Disabled sports clubs in Swindon have been inundated with requests from people who have been inspired by the heroics of athletes.
The Paralympics has given disabled sport a platform to showcase itself, and after the unprecedented success of Team GB, organisers are hoping to keep hold of that feelgood factor.
This weekend saw the Swindon Shock Wheelchair Basketball Club compete in their first game of the season and things got off to a good start as they beat Gloucester Blazers 47 points to 14.
Ben Humphrey, ability sport development officer with Swindon Council, has been a strong promoter of disabled sport across the town and is delighted that the sports have finally got the recognition they deserve.
He said: “The uptake in disabled sports in Swindon has been great and it is good to see so many disabled athletes having the chance to express themselves.

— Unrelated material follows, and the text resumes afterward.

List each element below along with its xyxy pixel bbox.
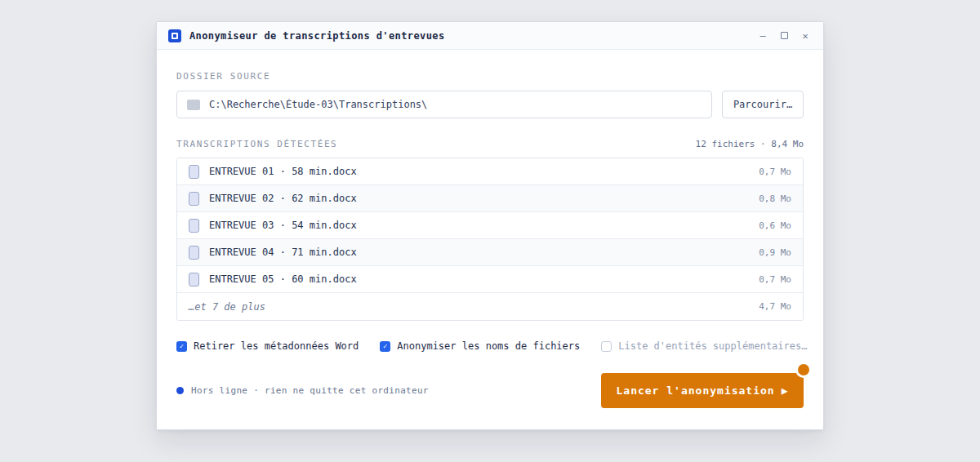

“The Paralympics was a big boost and put the sports in the spotlight.
“We are always looking for new members who may not realise that the opportunities are here in Swindon.”
Jordan Hunt, 17, from West Swindon has spina bifida, which has left him in a wheelchair.
He has been with the team for three years and for him wheelchair basketball has given him the opportunity to express himself and he has hopes of making the GB team.
He said: “I have a close friend who has been playing basketball from a young age and he got me into basketball.
“He thought I would be good because of my speed and upper body strength.
“It means everything to me, it is a chance for us all to get together and enjoy sport, and hopefully one day I can make it into the GB team.
“Having the Paralympics on the TV was brilliant and put the sport in the spotlight, and I was able to watch them and learn from them.”
Alan Curtis, 45, from Taw Hill, found himself in a wheelchair after a motorcycle accident four years ago, and when he left hospital after having his leg amputated he never imagined he would be playing sport again.
He said: “Ben collared me as I was coming out of the gym one day and asked if I would be interested and I thought it was a great idea.
“When I left hospital after 14 months I was in a pretty bad way and I never thought I would be playing sport again.
“The Paralympics has made the rest of the country aware that people with disabilities are people – they used to see the wheelchair and not the person.”